El oírse al mismo tiempo que se habla destaca que el significante es animado por un “querer-decir” fundamental, por la intención de significación -lo que Husserl denominaba la Bedeutungsintention- que se pone en juego en la expresión. La tradición metafísica occidental (Platón, Aristóteles, Rousseau, Hegel, Husserl, etc.) se sostiene en estos presupuestos y constituye, por lo tanto, una metafísica de la presencia. Es así que puede afirmarse que para Derrida la voz es la consciencia, en tanto el habla sostiene la identidad del objeto y su significado para la consciencia.
Así, formula la distinción con la escritura, que será desarrollada en De la gramatología (Cf. DERRIDA 1967b), donde destaca el carácter de exterioridad que revela el significante no fónico, aquel que es visible e introduce, por lo tanto, una referencia espacial fundamental en su oposición a la dimensión temporal de la palabra que hemos señalado. Esta dimensión de “exterioridad” llevó a una desvalorización de la escritura como un fenómeno de representación externa e, incluso, peligrosa; en donde la escritura debía eclipsarse en pos de una palabra viva, trasparente e inmediata al sujeto que la emite. Esa concepción de la palabra, del logos, centrada en el logos, construyó una teoría y una historia de la escritura que es, a su vez, etnocéntrica, ya que privilegia la escritura fonética-alfabética occidental, a la que Saussure propone limitar su estudio lingüístico o que Hegel, en su Enciclopedia, define -en un párrafo paradigmático de lo que Derrida denomina “etno-logocentrismo”- del siguiente modo: “La escritura alfabética es, en sí y por sí, la más inteligente, en ella, la palabra, que es para la inteligencia el modo más característico y digno de manifestar sus representaciones, es puesta ante la conciencia y hecha objeto para la reflexión. En el laboreo sobre ella, la palabra es analizada, esto es, la creación de los signos es reducida a sus pocos y simples elementos…” (HEGEL 1817, 242). En este párrafo se puede apreciar la coexistencia de los presupuestos destacados y cómo -dentro de una concepción puramente representativa de la escritura y que, por lo tanto, la subordina al habla- resalta la escritura alfabética por estar más ligada a la lengua fónica, aunque exteriorizada y reducida. Para Hegel, el lenguaje fónico es el originario y el escrito ulterior, que toma como ayuda “una actividad exteriormente práctica” (Ibíd.) pero lo que esencialmente comparten -en el caso de la escritura alfabética- es que en ellas las representaciones tienen “nombres”, signos simples de las presentaciones. Por el contrario, la escritura no-fonética quiebra el nombre, describe relaciones y no denominaciones.
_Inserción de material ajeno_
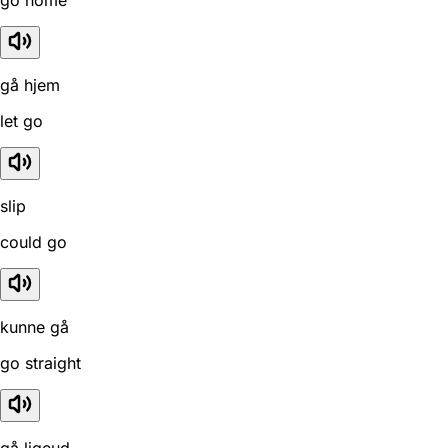
gå hjem
let go
slip
could go
kunne gå
go straight
gå ligeud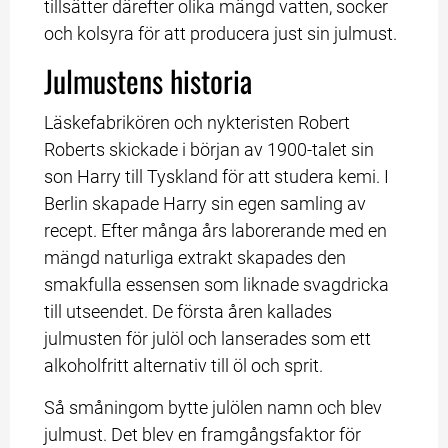
tillsätter därefter olika mängd vatten, socker 
och kolsyra för att producera just sin julmust.
Julmustens historia
Läskefabrikören och nykteristen Robert 
Roberts skickade i början av 1900-talet sin 
son Harry till Tyskland för att studera kemi. I 
Berlin skapade Harry sin egen samling av 
recept. Efter många års laborerande med en 
mängd naturliga extrakt skapades den 
smakfulla essensen som liknade svagdricka 
till utseendet. De första åren kallades 
julmusten för julöl och lanserades som ett 
alkoholfritt alternativ till öl och sprit.
Så småningom bytte julölen namn och blev 
julmust. Det blev en framgångsfaktor för 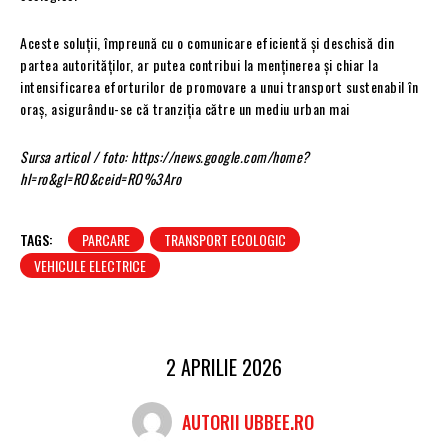
Aceste soluții, împreună cu o comunicare eficientă și deschisă din
partea autorităților, ar putea contribui la menținerea și chiar la
intensificarea eforturilor de promovare a unui transport sustenabil în
oraș, asigurându-se că tranziția către un mediu urban mai
Sursa articol / foto: https://news.google.com/home?
hl=ro&gl=RO&ceid=RO%3Aro
TAGS:
PARCARE
TRANSPORT ECOLOGIC
VEHICULE ELECTRICE
2 APRILIE 2026
AUTORII UBBEE.RO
La palabra es solidaria del nombre y el concepto, mientras que la escritura pura la destituye. Es la tensión que Derrida encuentra entre dos Hegel: el que a través de la dialéctica se constituye en el pensador de la diferencia irreductible y el que, en su escatología, tiene que borrar la escritura en el logos para afirmar el saber absoluto.
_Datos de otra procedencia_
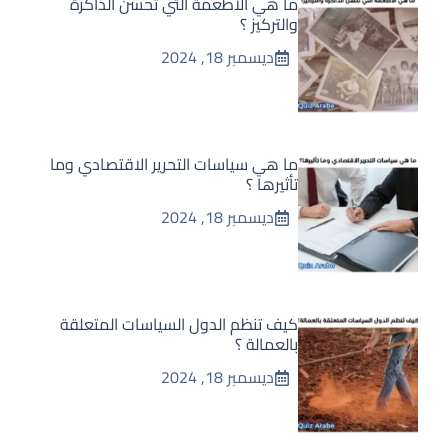
ما هي الأطعمة التي تحسّن الذاكرة
والتركيز ؟
ديسمبر 18, 2024
ما هي سياسات التحرير الاقتصادي وما
تأثيرها ؟
ديسمبر 18, 2024
كيف تنظم الدول السياسات المتعلقة
بالعمالة ؟
ديسمبر 18, 2024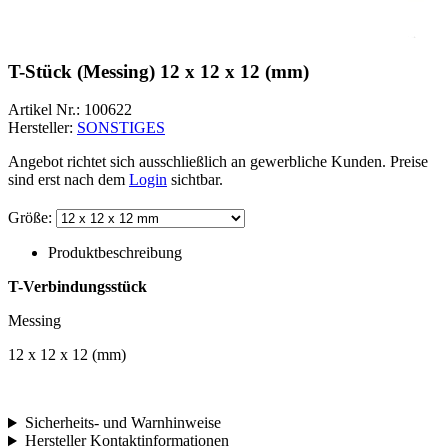
T-Stück (Messing) 12 x 12 x 12 (mm)
Artikel Nr.:
100622
Hersteller:
SONSTIGES
Angebot richtet sich ausschließlich an gewerbliche Kunden. Preise
sind erst nach dem
Login
sichtbar.
Größe:
Produktbeschreibung
T-Verbindungsstück
Messing
12 x 12 x 12 (mm)
Sicherheits- und Warnhinweise
Hersteller Kontaktinformationen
Este método de lectura, “con” y “contra”, caracteriza el modo en que Derrida refiere a diversos autores, los cuales, tomados por conceptos logocéntricos, han atisbado contradictoriamente perspectivas que los subvierten sin haber desplegado cabalmente las consecuencias que se derivaban. Esa forma de lectura constituye la deconstrucción misma que privilegia las contradicciones del texto, la que localiza sus puntos sintomáticos, la que opone a un autor consigo mismo.
La archiescritura
Derrida destaca, a partir de su lectura deconstructiva, la contradicción presente en F. de Saussure. Por un lado éste sostiene la tesis de la diferencia, según la cual jamás, por definición, se constituye una presencia sensible. Pero, por otro, había atribuido a la lengua una naturaleza esencialmente fónica, lo cual suponía la naturalidad del vínculo entre el sonido y el sentido. Contra esta afirmación formula, sin embargo, que: “Lo esencial de la lengua…es extraño al carácter fónico del signo lingüístico” (SAUSSURE 1915, 69). Y agrega, a su vez, que: “La continuidad del signo en el tiempo; unida a la alteración en el tiempo, es un principio de semiología general y su confirmación se encuentra en los sistemas de escritura, en el lenguaje de los sordomudos, etc.” (Ibíd.).
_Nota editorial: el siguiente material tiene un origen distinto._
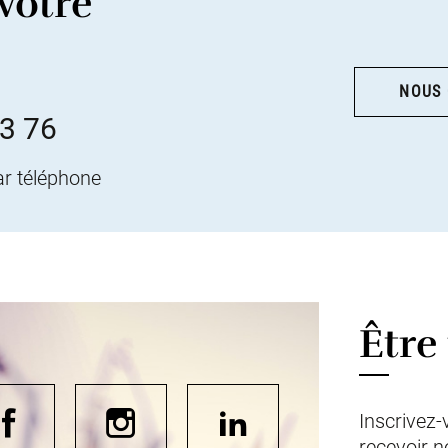
votre
NOUS
63 76
ar téléphone
Être
Inscrivez-
recevoir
La escritura, por lo tanto, ¿es un derivado de un lenguaje original, “natural”, ajeno a la escritura, o él mismo ha sido siempre un escritura? A partir de ello, es posible preguntarnos: ¿qué de escrito hay en el lenguaje mismo?: “Archi-escritura cuya necesidad queremos indicar aquí y esbozar el nuevo concepto; y que sólo continuamos llamando escritura porque comunica esencialmente con el concepto vulgar de escritura. Este no ha podido imponerse históricamente sino mediante la disimulación de la archi-escritura, mediante el deseo de un habla que expulsa su otro y su doble y trabaja en la reducción de su diferencia” (DERRIDA 1967b, 73).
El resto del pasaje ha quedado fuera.